La Déclaration de politique régionale (DPR) accorde une place particulièrement importante au chapitre relatif à l’agriculture et l’alimentation. Il est cependant assez difficile d’y trouver tant une analyse approfondie des enjeux qu’un projet clair pour l’agriculture wallonne. Certaines mesures ou orientations sont a priori intéressantes mais les éléments contextuels laissent entendre que l’ambition potentielle n’est pas assumée ou que les moyens risquent de manquer.
Quelques arbitrages pour la prochaine PAC
Dans le cadre de sa stratégie régionale de la PAC 2021-2027, la DPR annonce certains arbitrages clairs, positifs pour l’agriculture et l’environnement :
- une meilleure redistribution des aides directes via une augmentation du régime de paiements redistributif pour les premiers hectares ;
- l’intention d’utiliser de façon « ambitieuse » les éco-schemes qui permettent de mobiliser des moyens du 1er pilier de la PAC pour soutenir des pratiques favorables à l’environnement ;
- l’instauration d’un soutien couplé pour les cultures de protéagineux (légumineuses) et d’une prime à l’herbe ;
- l’ambition d’atteindre au moins 30 % de surfaces en agriculture biologique d’ici à 2030 et l’ élaboration d’un plan stratégique en ce sens.
Néanmoins, la DPR n’aborde pas le principal problème : une réduction très substantielle des moyens pour la prochaine PAC, principalement des budgets affectés au 2ᵉ pilier. Certes, l’utilisation d’éco-schemes (premier pilier) peut compenser pour partie cette diminution mais l’enjeu n’est pas le business as usual mais bien d’en faire davantage au regard des indicateurs environnementaux. L’une des options les plus réalistes serait de revoir à la hausse le niveau de base des bonnes pratiques agricoles et environnementales (la conditionnalité) mais ce mot est absent du texte de la DPR.
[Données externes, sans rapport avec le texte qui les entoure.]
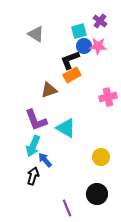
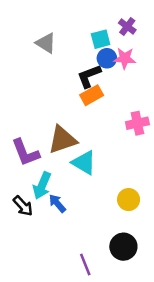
brown triangle: (49, 90) -> (62, 140), moved, size x1.4
purple L-shape: (36, 120) -> (25, 152), moved
black arrow: (33, 176) -> (23, 206), moved, turned 120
Des agriculteurs mieux conseillés pour réduire l’utilisation des pesticides
La DPR prévoit le développement d’un système de conseil agricole indépendant et agréé et, en corollaire, la scission des activités de vente et de conseil pour les pesticides et les engrais. Ce projet devrait constituer une réelle politique de rupture, avec un double bénéfice économique et environnemental. Or, cette mesure ne semble pas liée à une réelle ambition de réduire la dépendance de l’agriculture wallonne aux pesticides. La DPR ne prévoit pas d’objectif en terme de réduction des pesticides et entend atteindre l’objectif de réduction à travers la stratégie nationale de la prochaine PAC et les mesures classiques : formation, recherche et encadrement. La mise en place d’un tel système de conseil est portant une réelle opportunité pour revoir en profondeur l’articulation entre ce service de conseil et la recherche et l’encadrement et d’aller un cran plus loin en organisant l’accompagnement de la transition vers des systèmes agroécologiques / biologiques pour des agriculteurs qui le souhaitent.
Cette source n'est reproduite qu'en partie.